The start of 2018 was marked by a deceleration in overall price growth with year-over-year inflation slowing to 1.7 per cent in January from December’s 1.9 per cent pace. While overall price growth slowed, gains in core price measures remained firm, leaving the Bank of Canada on track to lift interest rates two more times this year.
—Alicia Macdonald, Principal Economist, The Conference Board of Canada.
- After growing by 1.9 per cent in December, CPI slowed to a 1.7 per cent pace in January.
- Measures of core price growth show inflation is very close to the Bank of Canada’s 2.0 per cent target. Growth matched last months pace in the trim measure (1.8 per cent) and the median measure (1.9 per cent) while the common measure accelerated 0.2 percentage points to reach 1.8 per cent. This was the fastest pace of growth in CPI-common since April 2012.
- The convergence of core inflation measures towards the Bank’s target supports the view that the economy is operating at close to its capacity. However, recent data releases point to a softening of economic growth at the end of last year.

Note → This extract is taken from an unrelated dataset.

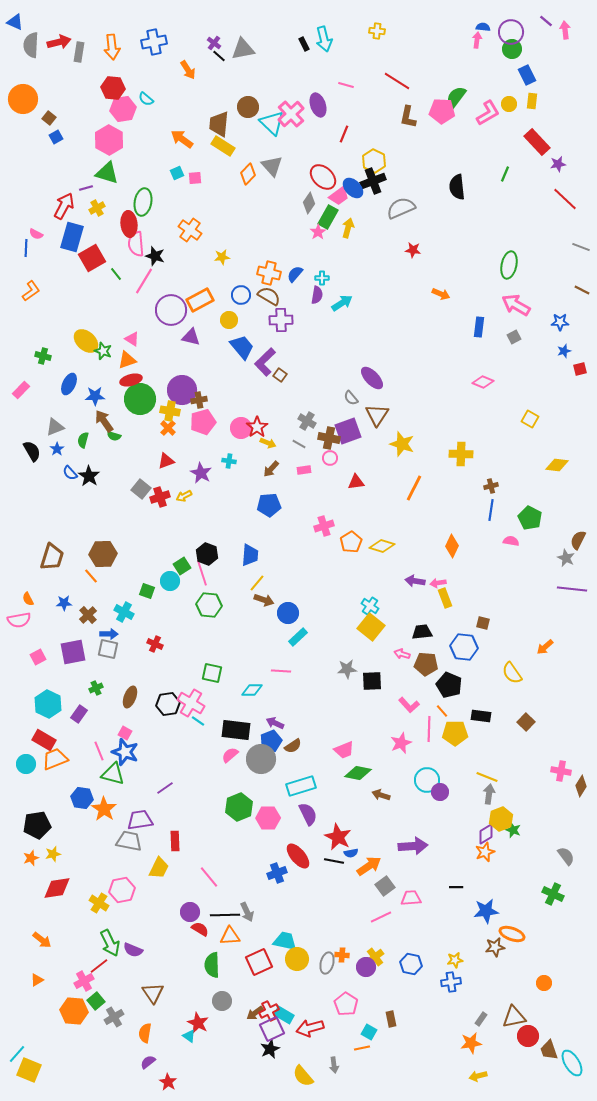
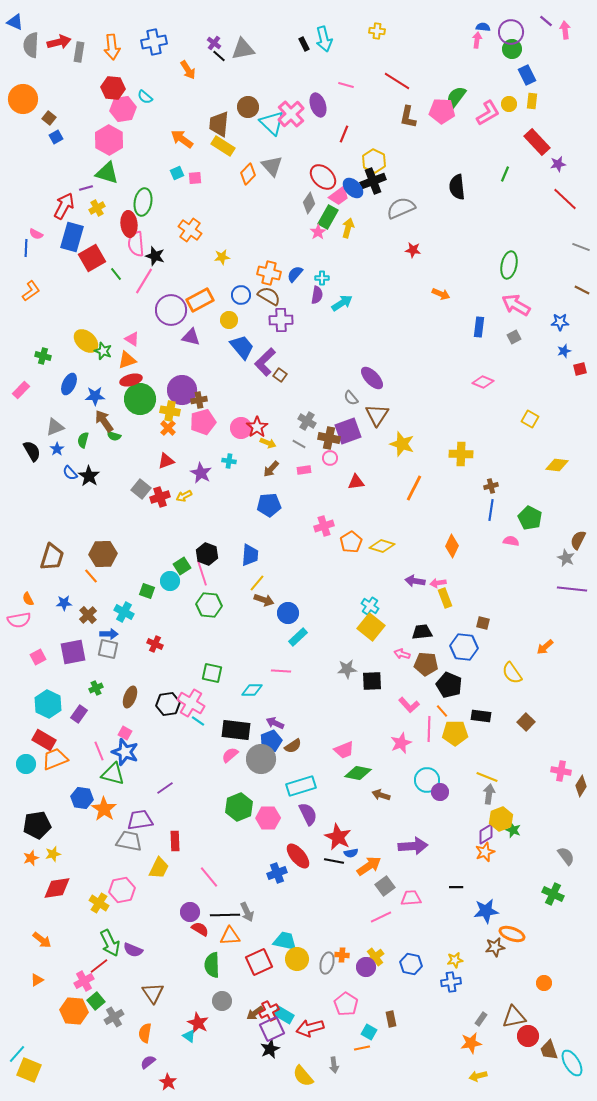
cyan semicircle at (146, 99): moved 1 px left, 2 px up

- In December, retail sales dropped 0.8 per cent, wholesale sales declined 0.5 per cent and manufacturing sales fell 0.3 per cent. These disappointing numbers will likely result in economic growth coming in below the Bank of Canada’s projection for the fourth quarter of last year and the first quarter of this year.
- Despite a softer-than-anticipated end to 2017, there are several factors that will continue to support economic growth this year as outlined in our latest Canadian Outlook. Sustained economic growth and firming core inflation support our view that the Bank of Canada will continue to tighten monetary policy with an additional two interest rate increases this year.